The Olympic Games are celebrated around the world as a big sports gala with great significance of maintaining peace, enhancing friendship and promoting civilization. As one of the most influential countries in the world today, China is willing to do its best to promote the Olympic Movement. It is the aspiration of the Chinese people to share the Olympic spirit, take part in Olympic affairs and host the Olympic Games. Over the past two decades, China has achieved social stability and economic prosperity through reform, opening up to the outside world and modernization, and its national strength has increased greatly.

China's Olympic bid intention dates back to 1908, when the Tianjin Youth magazine asked when China would send its athletes to the Olympic Games and when China would host the Olympic Games. In 1979, Chinese leader Deng Xiaoping pointed out that China would bid to host the Olympic Games when time was appropriate. In 1984, IOC President Samaranch said the IOC would like to see China host not only the 1990 Asian Games but also the Olympic Games.

During 1991 and 2001, Beijing, the Chinese capital city, made two Olympic bids, one for 2000 and the other for 2008. In its first bid Beijing lost to Sydney by a narrow margin of two votes, and in its second bid Beijing beat other nine cities to win the right to host the 29th Olympic Summer Games in 2008, thanks to its great potential of economic growth and the remarkable achievements in sport made by China over the previous decade.
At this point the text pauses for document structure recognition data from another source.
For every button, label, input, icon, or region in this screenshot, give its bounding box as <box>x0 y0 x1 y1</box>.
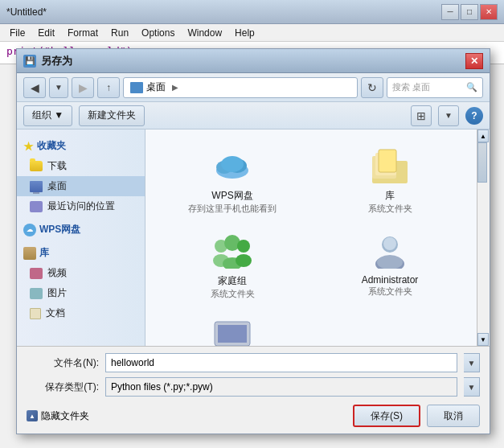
file-grid: WPS网盘 存到这里手机也能看到 库 <box>145 129 477 346</box>
hide-icon: ▲ <box>27 410 38 421</box>
menu-format[interactable]: Format <box>61 26 104 40</box>
menu-file[interactable]: File <box>3 26 31 40</box>
menu-help[interactable]: Help <box>228 26 261 40</box>
bottom-form: 文件名(N): ▼ 保存类型(T): ▼ ▲ 隐藏文件夹 保存(S) 取消 <box>17 346 490 434</box>
wps-section: ☁ WPS网盘 <box>17 220 145 240</box>
sidebar-item-desktop[interactable]: 桌面 <box>17 176 145 196</box>
filetype-input[interactable] <box>105 377 457 397</box>
svg-point-3 <box>221 156 244 172</box>
file-item-computer[interactable]: 计算机 <box>154 308 311 346</box>
sidebar-item-video[interactable]: 视频 <box>17 263 145 283</box>
sidebar-item-document[interactable]: 文档 <box>17 303 145 323</box>
file-item-admin[interactable]: Administrator 系统文件夹 <box>311 223 469 308</box>
document-icon <box>30 308 41 319</box>
admin-type: 系统文件夹 <box>368 286 412 298</box>
dialog-icon: 💾 <box>23 55 36 68</box>
vertical-scrollbar[interactable]: ▲ ▼ <box>477 129 490 346</box>
hide-folders-button[interactable]: ▲ 隐藏文件夹 <box>27 409 89 423</box>
wps-header: ☁ WPS网盘 <box>17 220 145 240</box>
svg-rect-19 <box>218 325 247 343</box>
title-bar-buttons: ─ □ ✕ <box>441 4 498 20</box>
library-section: 库 视频 图片 文档 <box>17 243 145 323</box>
file-item-wps-cloud[interactable]: WPS网盘 存到这里手机也能看到 <box>154 138 311 223</box>
close-button[interactable]: ✕ <box>480 4 498 20</box>
scroll-up-button[interactable]: ▲ <box>477 129 489 142</box>
svg-point-13 <box>236 254 252 267</box>
organize-button[interactable]: 组织 ▼ <box>23 105 72 126</box>
library-header: 库 <box>17 243 145 263</box>
filetype-dropdown[interactable]: ▼ <box>464 377 480 397</box>
wps-cloud-subtitle: 存到这里手机也能看到 <box>188 203 277 215</box>
svg-point-16 <box>383 237 396 250</box>
new-folder-button[interactable]: 新建文件夹 <box>79 105 145 126</box>
admin-file-icon <box>364 231 416 271</box>
search-icon: 🔍 <box>466 82 477 92</box>
wps-cloud-icon: ☁ <box>23 224 36 236</box>
favorites-section: ★ 收藏夹 下载 桌面 最近访问的位置 <box>17 136 145 216</box>
title-bar: *Untitled* ─ □ ✕ <box>0 0 504 24</box>
sidebar-item-recent[interactable]: 最近访问的位置 <box>17 196 145 216</box>
recent-icon <box>30 201 43 212</box>
folder-icon <box>30 161 43 171</box>
filename-input[interactable] <box>105 353 457 372</box>
admin-name: Administrator <box>362 274 419 286</box>
location-text: 桌面 <box>146 80 166 94</box>
view-button[interactable]: ⊞ <box>411 105 432 126</box>
back-dropdown[interactable]: ▼ <box>49 77 68 98</box>
dialog-toolbar: 组织 ▼ 新建文件夹 ⊞ ▼ ? <box>17 102 490 129</box>
computer-file-icon <box>207 316 258 346</box>
scroll-down-button[interactable]: ▼ <box>477 333 489 346</box>
file-item-homegroup[interactable]: 家庭组 系统文件夹 <box>154 223 311 308</box>
file-area-wrapper: WPS网盘 存到这里手机也能看到 库 <box>145 129 490 346</box>
content-area: ★ 收藏夹 下载 桌面 最近访问的位置 <box>17 129 490 346</box>
library-file-icon <box>364 146 416 186</box>
menu-bar: File Edit Format Run Options Window Help <box>0 24 504 42</box>
video-icon <box>30 268 43 279</box>
filetype-row: 保存类型(T): ▼ <box>27 377 480 397</box>
location-bar[interactable]: 桌面 ▶ <box>123 77 358 98</box>
menu-run[interactable]: Run <box>104 26 135 40</box>
dialog-title-bar: 💾 另存为 ✕ <box>17 49 490 73</box>
homegroup-name: 家庭组 <box>218 274 247 288</box>
menu-edit[interactable]: Edit <box>31 26 61 40</box>
dialog-close-button[interactable]: ✕ <box>465 53 483 69</box>
nav-bar: ◀ ▼ ▶ ↑ 桌面 ▶ ↻ 搜索 桌面 🔍 <box>17 73 490 102</box>
search-box[interactable]: 搜索 桌面 🔍 <box>387 77 483 98</box>
menu-window[interactable]: Window <box>181 26 228 40</box>
view-dropdown[interactable]: ▼ <box>438 105 459 126</box>
button-row: ▲ 隐藏文件夹 保存(S) 取消 <box>27 401 480 427</box>
forward-button[interactable]: ▶ <box>72 77 94 98</box>
new-folder-label: 新建文件夹 <box>88 109 136 122</box>
location-arrow: ▶ <box>172 83 178 92</box>
organize-label: 组织 ▼ <box>32 109 64 122</box>
up-button[interactable]: ↑ <box>97 77 120 98</box>
desktop-icon <box>30 181 43 192</box>
window-title: *Untitled* <box>6 6 441 18</box>
save-button[interactable]: 保存(S) <box>353 405 420 427</box>
maximize-button[interactable]: □ <box>461 4 478 20</box>
sidebar-item-download[interactable]: 下载 <box>17 156 145 176</box>
hide-folders-label: 隐藏文件夹 <box>41 409 89 423</box>
wps-cloud-file-icon <box>207 146 258 186</box>
location-folder-icon <box>130 82 143 93</box>
sidebar: ★ 收藏夹 下载 桌面 最近访问的位置 <box>17 129 145 346</box>
filename-dropdown[interactable]: ▼ <box>464 353 480 372</box>
cancel-button[interactable]: 取消 <box>427 405 480 427</box>
svg-point-17 <box>377 255 403 269</box>
wps-cloud-name: WPS网盘 <box>211 189 252 203</box>
menu-options[interactable]: Options <box>135 26 181 40</box>
picture-icon <box>30 288 43 299</box>
filetype-label: 保存类型(T): <box>27 380 99 394</box>
dialog-title: 另存为 <box>41 54 465 68</box>
help-button[interactable]: ? <box>465 107 483 125</box>
library-name: 库 <box>385 189 395 203</box>
file-item-library[interactable]: 库 系统文件夹 <box>311 138 469 223</box>
homegroup-type: 系统文件夹 <box>211 288 255 300</box>
refresh-button[interactable]: ↻ <box>361 77 383 98</box>
back-button[interactable]: ◀ <box>23 77 46 98</box>
sidebar-item-picture[interactable]: 图片 <box>17 283 145 303</box>
minimize-button[interactable]: ─ <box>441 4 459 20</box>
scroll-thumb[interactable] <box>477 142 487 183</box>
filename-row: 文件名(N): ▼ <box>27 353 480 372</box>
svg-point-10 <box>237 240 250 253</box>
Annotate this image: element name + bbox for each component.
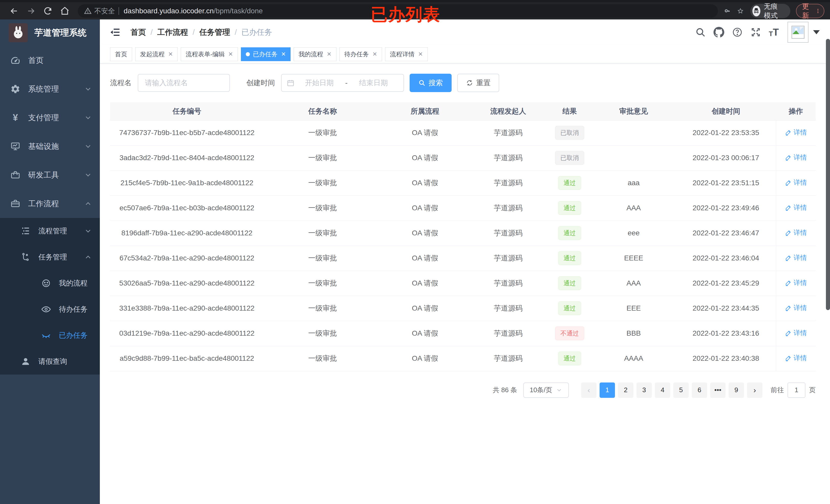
page-size-select[interactable]: 10条/页 (523, 382, 569, 398)
detail-link[interactable]: 详情 (785, 354, 807, 363)
tab-close-icon[interactable]: ✕ (228, 52, 233, 57)
breadcrumb-home[interactable]: 首页 (131, 27, 146, 38)
page-button[interactable]: 6 (692, 382, 707, 398)
sidebar-item-system[interactable]: 系统管理 (0, 75, 100, 103)
tab-label: 我的流程 (298, 50, 323, 58)
start-date-input[interactable]: 开始日期 (294, 78, 344, 88)
cell-result: 通过 (548, 246, 592, 271)
cell-process: OA 请假 (381, 145, 469, 170)
cell-task-name: 一级审批 (264, 170, 381, 196)
breadcrumb-task-mgmt[interactable]: 任务管理 (199, 27, 230, 38)
cell-task-id: 215cf4e5-7b9b-11ec-9a1b-acde48001122 (110, 170, 264, 196)
result-badge: 通过 (558, 251, 581, 265)
detail-link[interactable]: 详情 (785, 253, 807, 262)
sidebar-item-done-tasks[interactable]: 已办任务 (0, 322, 100, 348)
cell-task-name: 一级审批 (264, 271, 381, 296)
chevron-down-icon (556, 387, 563, 394)
reset-button[interactable]: 重置 (457, 74, 499, 92)
view-tab[interactable]: 首页 (110, 47, 132, 61)
sidebar-item-task-mgmt[interactable]: 任务管理 (0, 244, 100, 270)
column-header: 操作 (776, 102, 816, 120)
cell-starter: 芋道源码 (469, 170, 548, 196)
sidebar-collapse-icon[interactable] (110, 27, 121, 38)
avatar[interactable] (788, 22, 808, 43)
fullscreen-icon[interactable] (751, 27, 761, 38)
tab-close-icon[interactable]: ✕ (327, 52, 331, 57)
breadcrumb-workflow[interactable]: 工作流程 (157, 27, 188, 38)
detail-link[interactable]: 详情 (785, 128, 807, 137)
app-logo-row[interactable]: 芋道管理系统 (0, 20, 100, 46)
sidebar-item-home[interactable]: 首页 (0, 46, 100, 75)
goto-page-input[interactable] (788, 382, 805, 398)
prev-page-button[interactable]: ‹ (581, 382, 597, 398)
cell-task-name: 一级审批 (264, 246, 381, 271)
sidebar-item-leave-query[interactable]: 请假查询 (0, 348, 100, 374)
browser-menu-icon[interactable] (815, 7, 821, 15)
process-name-input[interactable] (138, 74, 230, 92)
sidebar-item-label: 系统管理 (28, 84, 59, 94)
font-size-icon[interactable]: TT (769, 27, 779, 37)
tab-close-icon[interactable]: ✕ (373, 52, 377, 57)
update-button[interactable]: 更新 (796, 4, 824, 18)
back-icon[interactable] (9, 6, 19, 16)
cell-starter: 芋道源码 (469, 120, 548, 145)
page-scrollbar-thumb[interactable] (826, 39, 830, 310)
forward-icon[interactable] (26, 6, 36, 16)
bookmark-star-icon[interactable] (737, 7, 743, 15)
view-tab[interactable]: 待办任务 ✕ (340, 47, 382, 61)
avatar-dropdown-caret[interactable] (813, 30, 820, 34)
tab-label: 流程详情 (390, 50, 414, 58)
search-icon[interactable] (695, 27, 706, 38)
reload-icon[interactable] (43, 6, 53, 16)
detail-link[interactable]: 详情 (785, 228, 807, 237)
monitor-icon (10, 141, 21, 152)
detail-link[interactable]: 详情 (785, 153, 807, 162)
sidebar-item-my-process[interactable]: 我的流程 (0, 270, 100, 296)
sidebar-item-workflow[interactable]: 工作流程 (0, 189, 100, 218)
cell-create-time: 2022-01-22 23:43:16 (676, 321, 776, 346)
cell-process: OA 请假 (381, 120, 469, 145)
page-button[interactable]: 5 (673, 382, 689, 398)
end-date-input[interactable]: 结束日期 (349, 78, 398, 88)
detail-link[interactable]: 详情 (785, 303, 807, 312)
page-button[interactable]: ••• (710, 382, 726, 398)
view-tab[interactable]: 我的流程 ✕ (294, 47, 336, 61)
view-tab[interactable]: 流程表单-编辑 ✕ (181, 47, 237, 61)
sidebar-item-payment[interactable]: ¥ 支付管理 (0, 103, 100, 132)
password-key-icon[interactable] (725, 7, 731, 15)
tab-close-icon[interactable]: ✕ (281, 52, 286, 57)
search-button[interactable]: 搜索 (410, 74, 452, 92)
chevron-down-icon (84, 227, 92, 235)
tab-close-icon[interactable]: ✕ (168, 52, 173, 57)
tab-close-icon[interactable]: ✕ (418, 52, 423, 57)
page-button[interactable]: 4 (655, 382, 670, 398)
url-path: /bpm/task/done (214, 7, 263, 15)
page-button[interactable]: 9 (729, 382, 744, 398)
sidebar-item-todo-tasks[interactable]: 待办任务 (0, 296, 100, 322)
detail-link[interactable]: 详情 (785, 178, 807, 187)
home-icon[interactable] (60, 6, 70, 16)
view-tab[interactable]: 发起流程 ✕ (135, 47, 178, 61)
cell-task-id: 53026aa5-7b9a-11ec-a290-acde48001122 (110, 271, 264, 296)
column-header: 所属流程 (381, 102, 469, 120)
sidebar-item-process-mgmt[interactable]: 流程管理 (0, 218, 100, 244)
view-tab[interactable]: 已办任务 ✕ (241, 47, 291, 61)
date-range-picker[interactable]: 开始日期 - 结束日期 (281, 74, 404, 92)
result-badge: 通过 (558, 176, 581, 190)
detail-link[interactable]: 详情 (785, 203, 807, 212)
sidebar-item-dev-tools[interactable]: 研发工具 (0, 161, 100, 189)
page-button[interactable]: 1 (600, 382, 615, 398)
detail-link[interactable]: 详情 (785, 278, 807, 287)
page-button[interactable]: 2 (618, 382, 633, 398)
cell-task-id: 331e3388-7b9a-11ec-a290-acde48001122 (110, 296, 264, 321)
page-button[interactable]: 3 (636, 382, 652, 398)
github-icon[interactable] (713, 27, 724, 38)
help-icon[interactable] (732, 27, 743, 38)
next-page-button[interactable]: › (747, 382, 762, 398)
tab-label: 流程表单-编辑 (186, 50, 225, 58)
detail-link[interactable]: 详情 (785, 329, 807, 337)
cell-actions: 详情 (776, 196, 816, 221)
result-badge: 通过 (558, 301, 581, 315)
sidebar-item-infrastructure[interactable]: 基础设施 (0, 132, 100, 161)
view-tab[interactable]: 流程详情 ✕ (385, 47, 427, 61)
Beijing's renewed efforts to bid for the Olympic Games and its final success in the bid not only have the significance for sharing the Olympic spirit, celebrating humanity and expanding exchanges between the East and the West, but also help provide a good opportunity of showing the current state of economic, cultural, social and political development in China in a comprehensive way. While showing to the world a new, vigorous image of an open, modernized, civilized and well-developed metropolis in the lead-up to the 2008 Olympics, Beijing is ready to become a truly international city and make every effort to deliver a "Green Olympics", a "Hi-Tech Olympics", a "People's Olympics" and, to top it all, an unprecedented Olympics that would leave, as an IOC Evaluation Commission report believes, a unique legacy for both China and sport as a whole.